PricewaterhouseCoopers Survey Raises Questions on Enterprise Risk Management

July 2, 2008

A new survey, released by PricewaterhouseCoopers (PWC) London office, notes that although significant progress has been made by the insurance industry in adopting enterprise risk management (ERM) techniques, questions still remain concerning their effectiveness.

PWC noted the “background of an ever tougher risk environment and growing demands from investors, regulators and rating agencies.
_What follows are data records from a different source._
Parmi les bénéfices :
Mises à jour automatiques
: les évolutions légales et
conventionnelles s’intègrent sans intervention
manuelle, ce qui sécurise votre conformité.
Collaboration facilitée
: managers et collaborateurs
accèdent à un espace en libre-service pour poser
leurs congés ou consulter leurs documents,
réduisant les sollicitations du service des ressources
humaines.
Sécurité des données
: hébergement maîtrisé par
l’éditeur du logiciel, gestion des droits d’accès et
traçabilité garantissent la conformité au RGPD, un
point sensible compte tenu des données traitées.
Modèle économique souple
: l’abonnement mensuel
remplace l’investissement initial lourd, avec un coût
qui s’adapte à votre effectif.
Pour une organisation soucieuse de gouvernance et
However, the accounting firm also indicated that “many insurers and other financial services organizations are asking questions about the effectiveness of ERM and its ability to deliver a return on investment or meet the expectations of stakeholders.”

There has been “good progress” in terms of “developing and implementing ERM capabilities amongst insurers,” said PWC. “More than 90 percent of survey respondents have ERM programs in place and see it as an opportunity to improve decision-making and increase shareholder value. ERM is also clearly a boardroom priority across the industry, (66 percent strongly agree and 23 percent slightly agree), with some 40 percent of respondents stating that their firm has a board-level ERM committee.
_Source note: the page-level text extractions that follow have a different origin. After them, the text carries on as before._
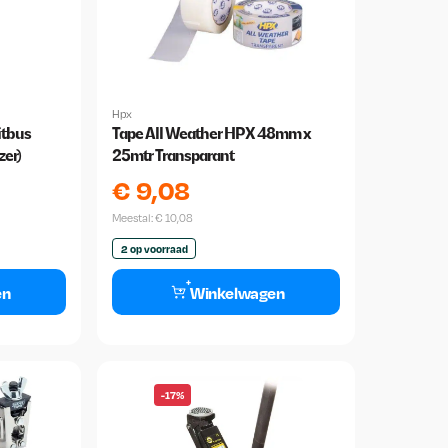
Hpx
itbus
Tape All Weather HPX 48mm x
er)
25mtr Transparant
€
9,08
Meestal:
€
10,08
2 op voorraad
en
Winkelwagen
-17%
“The role of the chief risk officer (CRO) is also gaining in stature with around 60 percent of firms saying that their CRO communicates directly with the board on at least some risk management issues.”
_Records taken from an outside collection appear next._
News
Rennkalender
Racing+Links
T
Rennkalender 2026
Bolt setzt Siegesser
However, the report continued, “despite progress at the top, the study found that ERM is, in many cases, neither relevant to nor clearly understood by business teams. It is not fully embedded into strategic decisions and its integration into day-to-day decision making and frontline risk taking within many insurance companies remains limited, potentially undermining its ability to deal with a more complex risk environment and more exacting stakeholder expectations. “Fewer than half of survey participants are confident that ERM has been embedded into their strategic planning, resource allocation and performance management functions.”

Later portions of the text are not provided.